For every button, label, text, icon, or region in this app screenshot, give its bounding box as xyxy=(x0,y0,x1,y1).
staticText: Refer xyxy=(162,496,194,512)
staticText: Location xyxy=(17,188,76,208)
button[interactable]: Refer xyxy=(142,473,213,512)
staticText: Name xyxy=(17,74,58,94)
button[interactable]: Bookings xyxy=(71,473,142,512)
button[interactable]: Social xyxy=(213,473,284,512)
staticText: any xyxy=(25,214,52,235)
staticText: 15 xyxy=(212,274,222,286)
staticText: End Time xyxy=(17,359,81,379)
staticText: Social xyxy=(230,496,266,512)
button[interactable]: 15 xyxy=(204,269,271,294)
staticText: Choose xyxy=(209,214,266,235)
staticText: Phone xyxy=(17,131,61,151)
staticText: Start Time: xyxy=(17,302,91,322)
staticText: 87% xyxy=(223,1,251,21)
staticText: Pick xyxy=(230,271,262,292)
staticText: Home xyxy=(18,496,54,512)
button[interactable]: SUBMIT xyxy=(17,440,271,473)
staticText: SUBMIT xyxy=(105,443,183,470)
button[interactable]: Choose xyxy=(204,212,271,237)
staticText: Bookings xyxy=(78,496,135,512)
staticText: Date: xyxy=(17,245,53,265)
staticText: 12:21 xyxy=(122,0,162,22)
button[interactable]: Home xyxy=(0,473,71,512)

#### Exercise:
Scan the records above and show every line in which the word "Refer" occurs.

#### The completed task:
staticText: Refer xyxy=(162,496,194,512)
button[interactable]: Refer xyxy=(142,473,213,512)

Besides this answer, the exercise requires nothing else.